Across to the Central Wheatbelt record daily rainfalls for November were at Dalwallina, 37.8mms and Buntine 49mms due to thunderstorm activity with hail which damaged the wheat crops almost ready for harvest.
Another inland low soon approached the Alice Springs area with widespread thunderstorms and by 9am November 10 Alice Springs recorded 100.2mms, easily its wettest November day in 143 years of records.
Alice Springs' monthly total has now reached 196mms, well above the previous wettest November of 139mms in 1920.
It was most unusual for Alice Springs to receive more than 100mms in 24 hours before mid-December. All previous such cases of over 100mms in Alice Springs have occurred from the third week of December (in 1975) to the end of March (in 1988).
Another separate inland low pressure developed over western Queensland, also with scattered thunderstorm activity. Some places had large hail.
A phenomenal 353mms fell in 24 hours at Samuel Hill Resort, south of Mackay along the coast. Rainfalls of this magnitude in a 24-hour period have never occurred along this region before December 15 in the past 130 years and are more common January to March.

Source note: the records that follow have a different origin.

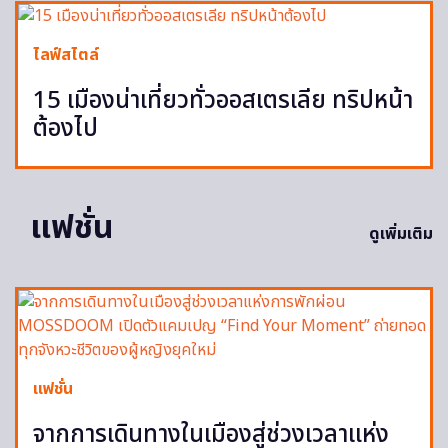
ไลฟ์สไตล์
15 เมืองน่าเที่ยวทั่วออสเตรเลีย ทริปหน้า
ต้องไป
แฟชั่น
ดูเพิ่มเติม
แฟชั่น
จากการเดินทางในเมืองสู่ช่วงเวลาแห่ง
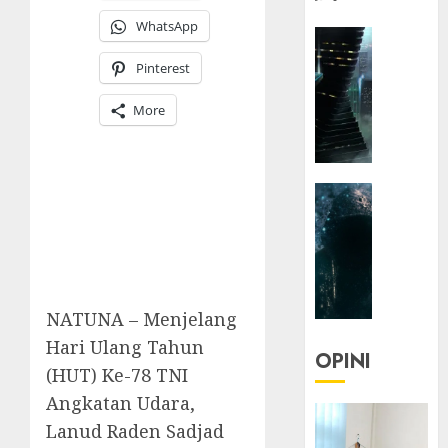
WhatsApp
HEADLIN
KOLOM
Pinterest
NASIONA
TEKNOLO
More
KOLO
|
Parado
HEADLIN
Utopia
KOLOM
TEKNOLO
05/06/20
KOLO
0
|
Senjak
NATUNA – Menjelang
Human
Hari Ulang Tahun
OPINI
(HUT) Ke-78 TNI
23/03/20
Angkatan Udara,
0
Lanud Raden Sadjad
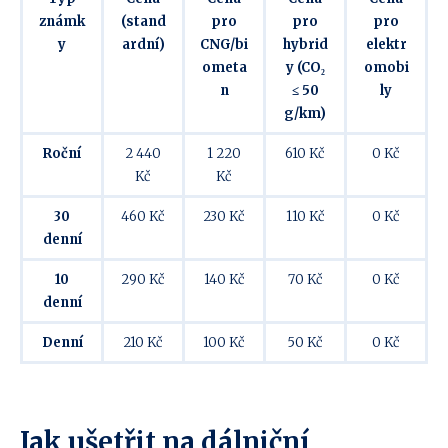
známk
(stand
pro
pro
pro
y
ardní)
CNG/bi
hybrid
elektr
ometa
y (CO₂
omobi
n
≤ 50
ly
g/km)
Roční
2 440
1 220
610 Kč
0 Kč
Kč
Kč
30
460 Kč
230 Kč
110 Kč
0 Kč
denní
10
290 Kč
140 Kč
70 Kč
0 Kč
denní
Denní
210 Kč
100 Kč
50 Kč
0 Kč
Jak ušetřit na dálniční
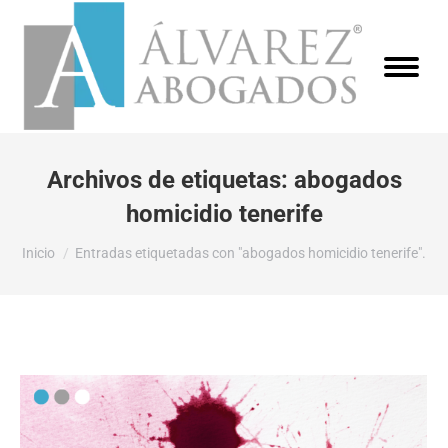
Archivos de etiquetas:
abogados
homicidio tenerife
Estás aquí:
Inicio
Entradas etiquetadas con "abogados homicidio tenerife".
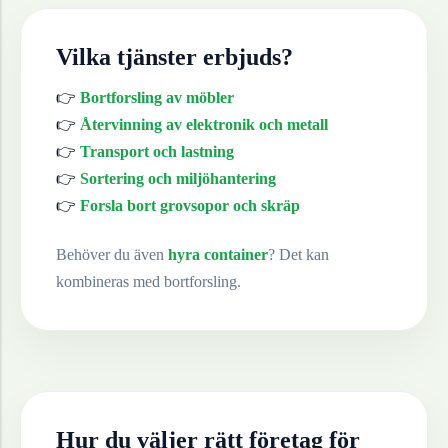
Vilka tjänster erbjuds?
👉
Bortforsling av möbler
👉
Återvinning av elektronik och metall
👉
Transport och lastning
👉
Sortering och miljöhantering
👉
Forsla bort grovsopor och skräp
Behöver du även
hyra container
? Det kan
kombineras med bortforsling.
Hur du väljer rätt företag för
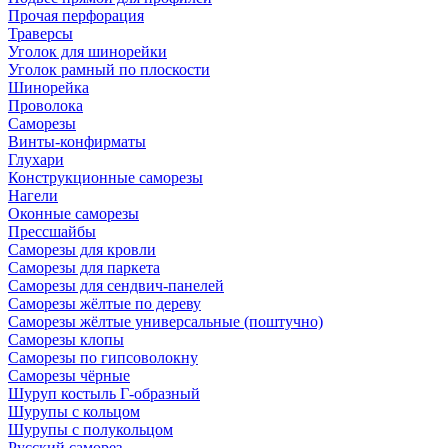
Прочая перфорация
Траверсы
Уголок для шинорейки
Уголок рамный по плоскости
Шинорейка
Проволока
Саморезы
Винты-конфирматы
Глухари
Конструкционные саморезы
Нагели
Оконные саморезы
Прессшайбы
Саморезы для кровли
Саморезы для паркета
Саморезы для сендвич-панелей
Саморезы жёлтые по дереву
Саморезы жёлтые универсальные (поштучно)
Саморезы клопы
Саморезы по гипсоволокну
Саморезы чёрные
Шуруп костыль Г-образный
Шурупы с кольцом
Шурупы с полукольцом
Русский саморез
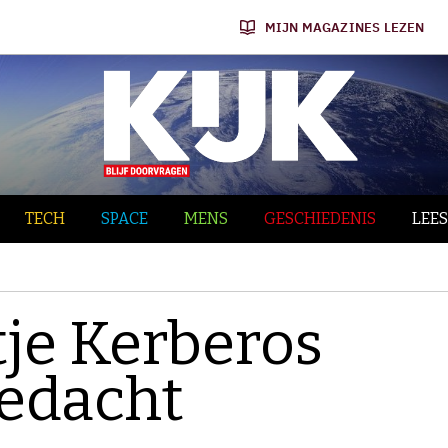
MIJN MAGAZINES LEZEN
TECH
SPACE
MENS
GESCHIEDENIS
LEES
tje Kerberos
gedacht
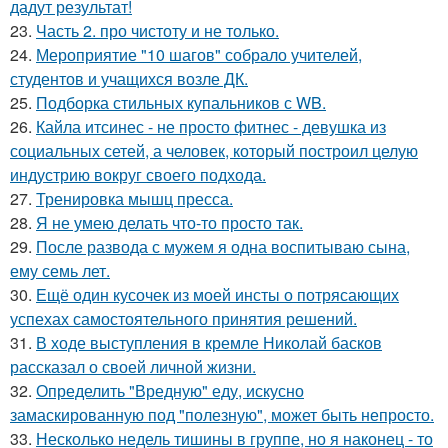
дадут результат!
23.
Часть 2. про чистоту и не только.
24.
Мероприятие "10 шагов" собрало учителей,
студентов и учащихся возле ДК.
25.
Подборка стильных купальников с WB.
26.
Кайла итсинес - не просто фитнес - девушка из
социальных сетей, а человек, который построил целую
индустрию вокруг своего подхода.
27.
Тренировка мышц пресса.
28.
Я не умею делать что-то просто так.
29.
После развода с мужем я одна воспитываю сына,
ему семь лет.
30.
Ещё один кусочек из моей инсты о потрясающих
успехах самостоятельного принятия решений.
31.
В ходе выступления в кремле Николай басков
рассказал о своей личной жизни.
32.
Определить "Вредную" еду, искусно
замаскированную под "полезную", может быть непросто.
33.
Несколько недель тишины в группе, но я наконец - то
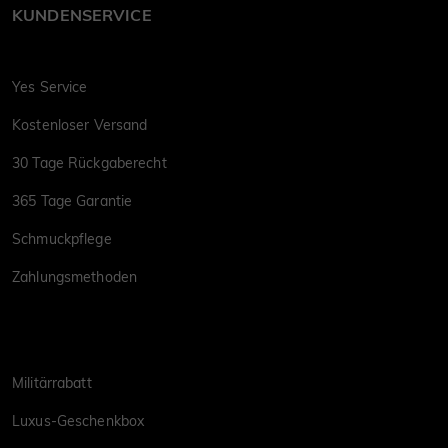
KUNDENSERVICE
Yes Service
Kostenloser Versand
30 Tage Rückgaberecht
365 Tage Garantie
Schmuckpflege
Zahlungsmethoden
Militärrabatt
Luxus-Geschenkbox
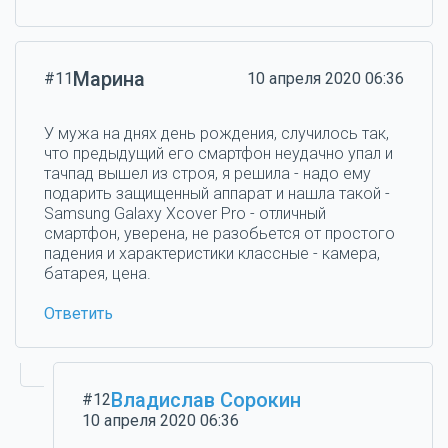
Марина
#11
10 апреля 2020 06:36
У мужа на днях день рождения, случилось так,
что предыдущий его смартфон неудачно упал и
тачпад вышел из строя, я решила - надо ему
подарить защищенный аппарат и нашла такой -
Samsung Galaxy Xcover Pro - отличный
смартфон, уверена, не разобьется от простого
падения и характеристики классные - камера,
батарея, цена.
Ответить
Владислав Сорокин
#12
10 апреля 2020 06:36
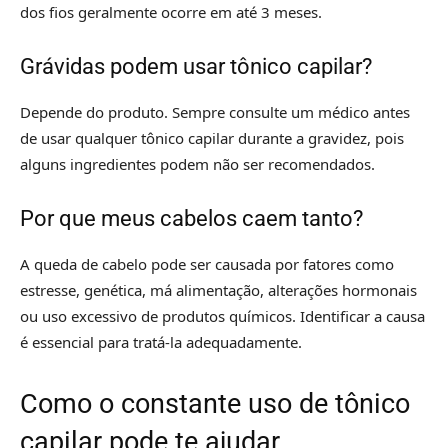
dos fios geralmente ocorre em até 3 meses.
Grávidas podem usar tônico capilar?
Depende do produto. Sempre consulte um médico antes
de usar qualquer tônico capilar durante a gravidez, pois
alguns ingredientes podem não ser recomendados.
Por que meus cabelos caem tanto?
A queda de cabelo pode ser causada por fatores como
estresse, genética, má alimentação, alterações hormonais
ou uso excessivo de produtos químicos. Identificar a causa
é essencial para tratá-la adequadamente.
Como o constante uso de tônico
capilar pode te ajudar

The previous highest daily total for November was 165mms in 1917 at Pacific Heights near Marlborough.
Byfield near Yeppoon received 158.8mms, also a daily record for November. This town had a record 550mms on March 17 this year.
Roma had a further 47mms by 9am Wednesday, taking the month's total to 142mms.
It is a safe bet that when Roma's November rainfall exceeds 100mms, we will have a lot of rainfall in the coming months up to March next year.
Charleville has now received 102mms, its wettest November since 2007 while Miles received 78mms on Monday November 8, its wettest November day since 109mms in 1917.
The summer of 1917-18 was very wet from Victoria to Queensland with further heavy rain in Victoria in March 1918 and May 1918.
A tropical cyclone flattened Mackay in January of 1918.
Another area of rain formed early this week over the Eyre Peninsula. Ceduna recorded 39mms to 9am Thursday November 11, the town's wettest November day in 119 years of records.
Currently a low centre over western NSW with a warm front is approaching, but the rainfall looks like it will be variable with isolated heavy falls by Saturday November 13 in our region.
We are long overdue for a hot day of 30 degrees or more this spring season, although it came close on November 2 with 29 degrees.
Spring seasons with the highest temperature failing to reach 30 occurred in both 1971 and 1992 in Wangaratta.
The longer weather records at Rutherglen show both the springs of 1916 and 1917 also failed to record a hot day with 30 degrees or more.
We could end up with the coldest November since 1917.